Similar thoughts cross the minds of most school leavers as they try to find a job that meets their talents and passions, but for young people with disability, accessing meaningful employment can be a greater battle.
That's why Megan, who is autistic, and Devin, who is also a young person with autism, have each turned to entrepreneurship as a solution.
Devin is uniquely verbal and started his Handy Office Help business in Esperance seven years ago.
It has allowed him to do tasks based on his skills and preferences, including paper shredding and coffee deliveries.
The business is so successful that Devin can now employ another young man with disability to help him with shredding.
This allows Devin to spend more time meeting people in his community and delivering coffees, which is what he enjoys most.
A business that gives meaning
Megan's mother Jo Russell, a disability advocate, is determined to help her daughter build a career that gives her purpose like Devin.
"I want Megan to live an extraordinary life, not an ordinary one," Ms Russell said of Megan, who has a variable expressive vocabulary.
Megan plans to launch her microbusiness early next year.
As well as providing an income, Megan would like MegStar Enterprises to have an emphasis on giving back to the Goldfields community.
She is now in training mode, exploring what she enjoys doing with the assistance of her team of disability support workers, a mentor, and a business facilitator.
It can be a lengthy process, but Ms Russell says it will be worth the time invested.
Megan's business facilitator, Corinne Robertson, said people with disability were often shunted to the sidelines in workplaces or given less-than-meaningful tasks.
"Having a job they like is what gets most people out of bed in the morning.

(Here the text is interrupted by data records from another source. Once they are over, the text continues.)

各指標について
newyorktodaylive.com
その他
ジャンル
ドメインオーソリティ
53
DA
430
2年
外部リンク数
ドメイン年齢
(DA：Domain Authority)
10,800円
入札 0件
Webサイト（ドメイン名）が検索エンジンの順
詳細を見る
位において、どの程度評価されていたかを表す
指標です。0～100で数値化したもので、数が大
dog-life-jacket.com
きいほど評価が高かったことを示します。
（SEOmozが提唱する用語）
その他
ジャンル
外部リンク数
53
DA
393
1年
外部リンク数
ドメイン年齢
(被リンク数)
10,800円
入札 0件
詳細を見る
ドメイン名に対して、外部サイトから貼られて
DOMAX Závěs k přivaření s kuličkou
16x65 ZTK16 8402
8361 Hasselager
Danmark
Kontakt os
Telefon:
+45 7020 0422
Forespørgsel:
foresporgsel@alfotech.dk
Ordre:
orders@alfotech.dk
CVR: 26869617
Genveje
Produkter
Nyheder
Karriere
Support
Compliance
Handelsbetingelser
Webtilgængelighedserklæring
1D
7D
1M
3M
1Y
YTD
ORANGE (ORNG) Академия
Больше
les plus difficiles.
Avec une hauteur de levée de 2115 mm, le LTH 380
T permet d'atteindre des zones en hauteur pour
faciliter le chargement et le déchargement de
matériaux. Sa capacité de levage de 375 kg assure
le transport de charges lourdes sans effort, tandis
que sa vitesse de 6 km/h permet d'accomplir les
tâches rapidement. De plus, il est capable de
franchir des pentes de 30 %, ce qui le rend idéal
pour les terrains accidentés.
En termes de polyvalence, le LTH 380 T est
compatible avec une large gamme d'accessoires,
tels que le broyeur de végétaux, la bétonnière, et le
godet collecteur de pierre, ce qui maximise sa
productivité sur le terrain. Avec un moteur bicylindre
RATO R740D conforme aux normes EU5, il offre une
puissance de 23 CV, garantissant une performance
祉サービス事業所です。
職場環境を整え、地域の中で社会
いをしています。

Everyone should have that," Ms Robertson said.
Changes in government funding for employing people with disability also reflect a growing emphasis on person-centred employment.
This is after previously favouring large-scale industrial employment with at-times repetitive tasks.

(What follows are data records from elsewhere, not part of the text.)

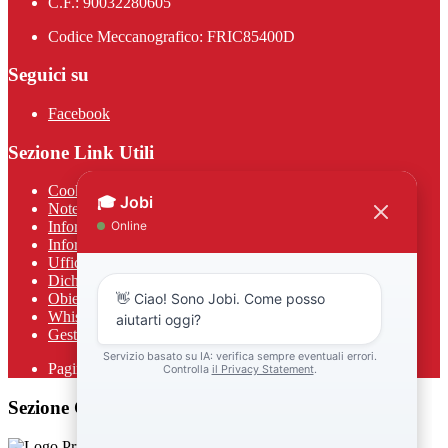
C.F.: 90032280605
Codice Meccanografico: FRIC85400D
Seguici su
Facebook
Sezione Link Utili
Cookie policy
Note legali
Informativa Privacy
Informativa Privacy chatbot Jobi
Ufficio Relazioni con il Pubblico
Dichiarazione di accessibilità
Obiettivi di accessibilità
Whistleblowing
Gestione consensi cookie
Pagina visualizzata
650
volte
Sezione Copyright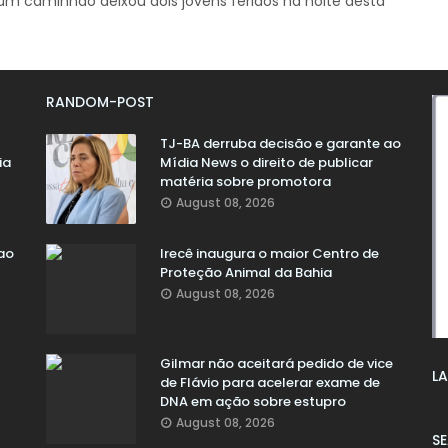
m caminhão deixou dois jovens feridos na noite desta
RANDOM-POST
TJ-BA derruba decisão e garante ao
ia
Mídia News o direito de publicar
matéria sobre promotora
August 08, 2026
ao
Irecê inaugura o maior Centro de
Proteção Animal da Bahia
August 08, 2026
Gilmar não aceitará pedido de vice
LA
de Flávio para acelerar exame de
DNA em ação sobre estupro
August 08, 2026
S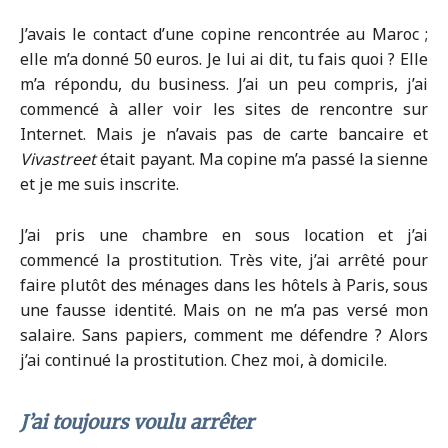
J’avais le contact d’une copine rencontrée au Maroc ;
elle m’a donné 50 euros. Je lui ai dit, tu fais quoi ? Elle
m’a répondu, du business. J’ai un peu compris, j’ai
commencé à aller voir les sites de rencontre sur
Internet. Mais je n’avais pas de carte bancaire et
Vivastreet
était payant. Ma copine m’a passé la sienne
et je me suis inscrite.
J’ai pris une chambre en sous location et j’ai
commencé la prostitution. Très vite, j’ai arrêté pour
faire plutôt des ménages dans les hôtels à Paris, sous
une fausse identité. Mais on ne m’a pas versé mon
salaire. Sans papiers, comment me défendre ? Alors
j’ai continué la prostitution. Chez moi, à domicile.
J’ai toujours voulu arrêter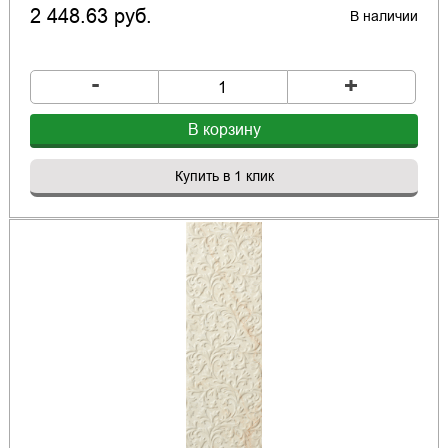
2 448.63 руб.
В наличии
-
+
В корзину
Купить в 1 клик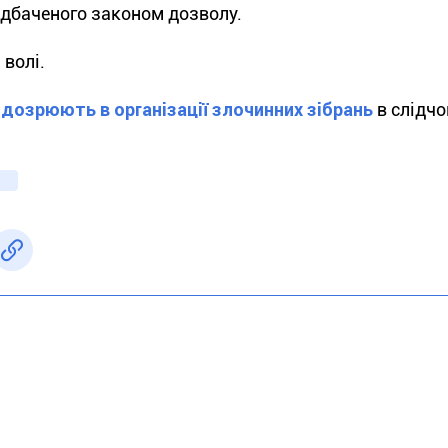
редбаченого законом дозволу.
волі.
ідозрюють в організації злочинних зібрань
в слідч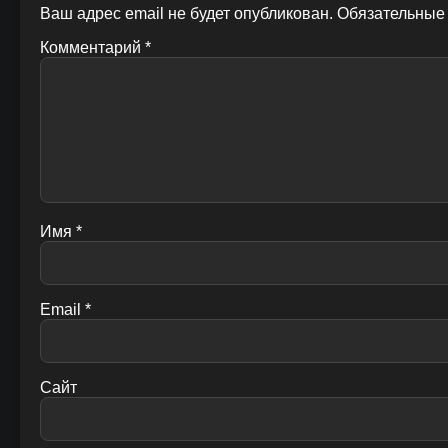
Ваш адрес email не будет опубликован.
Обязательные
Комментарий
*
Имя
*
Email
*
Сайт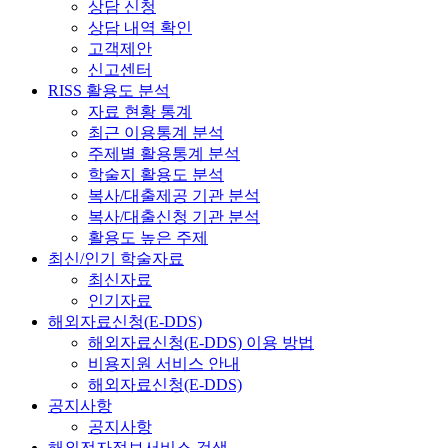
상담 신청
상담 내역 확인
고객제안
신고센터
RISS 활용도 분석
자료 현황 통계
최근 이용통계 분석
주제별 활용통계 분석
학술지 활용도 분석
복사/대출제공 기관 분석
복사/대출신청 기관 분석
활용도 높은 주제
최신/인기 학술자료
최신자료
인기자료
해외자료신청(E-DDS)
해외자료신청(E-DDS) 이용 방법
비용지원 서비스 안내
해외자료신청(E-DDS)
공지사항
공지사항
해외전자정보서비스 검색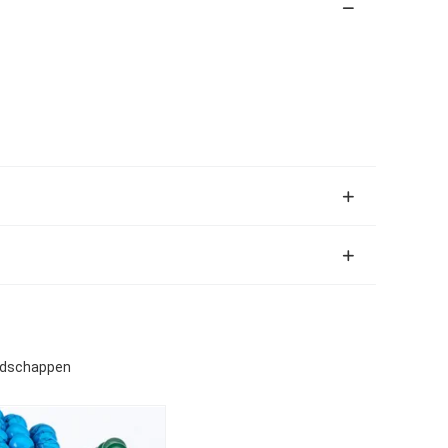
eedschappen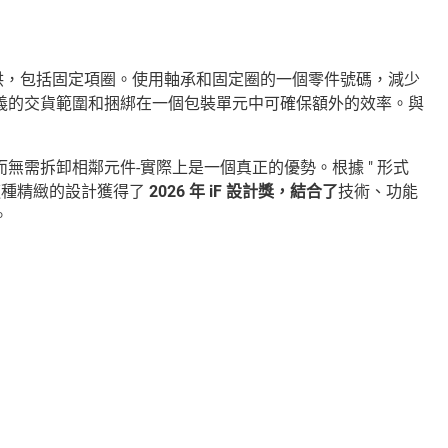
提供，包括固定項圈。使用軸承和固定圈的一個零件號碼，減少
義的交貨範圍和捆綁在一個包裝單元中可確保額外的效率。與
無需拆卸相鄰元件-實際上是一個真正的優勢。根據 " 形式
這種精緻的設計獲得了
2026 年 iF 設計獎，結合了
技術、功能
。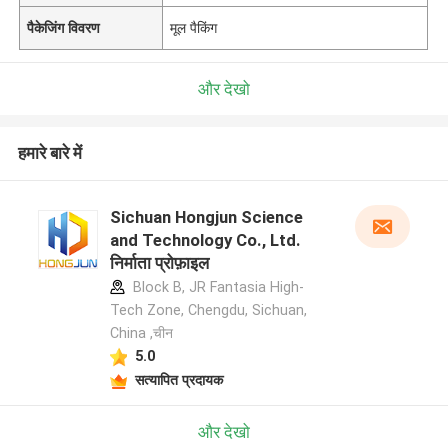
पैकेजिंग विवरण
मूल पैकिंग
और देखो
हमारे बारे में
Sichuan Hongjun Science
and Technology Co., Ltd.
निर्माता प्रोफ़ाइल
Block B, JR Fantasia High-
Tech Zone, Chengdu, Sichuan,
China ,चीन
5.0
सत्यापित प्रदायक
और देखो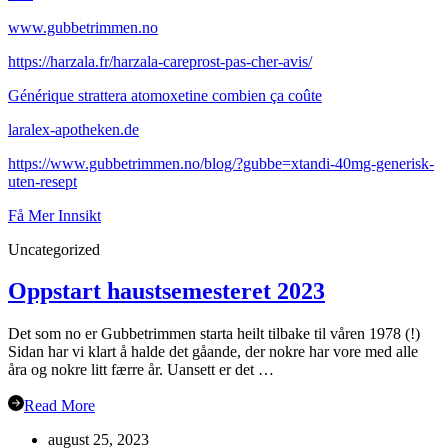
www.gubbetrimmen.no
https://harzala.fr/harzala-careprost-pas-cher-avis/
Générique strattera atomoxetine combien ça coûte
laralex-apotheken.de
https://www.gubbetrimmen.no/blog/?gubbe=xtandi-40mg-generisk-
uten-resept
Få Mer Innsikt
Uncategorized
Oppstart haustsemesteret 2023
Det som no er Gubbetrimmen starta heilt tilbake til våren 1978 (!)
Sidan har vi klart å halde det gåande, der nokre har vore med alle
åra og nokre litt færre år. Uansett er det …
Read More
august 25, 2023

Activ Foundation has been providing jobs for people in WA who live with disability with roles including industrial sewing, labelling and packaging, manufacturing timber pallets, and garden care.
The organisation's government funding has been extended for another 18 months to transition to growing smaller, supported jobs that are community-based.
"Activ is shifting focus from its large-scale supported employment services because the funding doesn't support high-ratio supported employment," said Activ chief executive Michael Heat.
Benefits of connecting with community
Megan has not yet finalised what services her business will provide but she knows she wants to interact with people on a daily basis as she enjoys interacting with people and loves community engagement.
"Sometimes we are out and people I have never seen before say, 'Hi Megan!'" Ms Russell said.
"She knows way more people than me."
Having a job assists autistic people to maintain engagement in the community, says Autism Association of WA's employment director Sally Flinders.
"School provides social support and routine that often disappears when they graduate, leaving a gap in a person's life," Ms Flinders said.
Ms Russell wants to make sure Megan remains an active member of the Goldfields community, which has always supported her, and for Megan to be able to give back.
"All aspects of Megan's business will be kept as local as we can manage," Ms Russell said.
"We are looking at ways in which Megan can support older people and encourage others to do the same."
Kalgoorlie-Boulder Chamber of Commerce and Industry chief executive Simone De Been says that the Goldfields is experiencing a huge labour shortage and businesses are definitely willing to look at all applications and mould positions around applicants' strengths.
Michelle O'Sullivan is Devin's mum and says people of all abilities have a place in the workforce.
"People with disabilities who want to work more should be given the chance to help with staff shortages in hospitality," she said.
"They add value to the workplace".
The 'fight' for funding and support
Although Devin and Megan demonstrate that people with disability can be business owners, the journey has some barriers.
They are both supported in their businesses by disability support workers and funds to cover their wages and stay profitable can be hard.
Tasha Alach is the director of therapy and clinical services at Autism Association WA and says while the current funding system is "positive", change is needed.
"It has been in place for a long time and is currently being reviewed," she said.
Ms Flinders says employment support for autistic people could be funded better, particularly considering the impact a job can have on people with autism, their family, and the broader community.
Sarsha Lander is Goldfields' EPIC disability services manager and agrees that funding for support can be difficult to access.
"Many people with disabilities have to fight for funding based on individual goals," she said.
For Megan, when it comes to fighting, her mother is an invincible advocate for her.
"Megan will be a trailblazer in the Goldfields like Devin is in Esperance, shifting disability paradigms," Ms Russell said.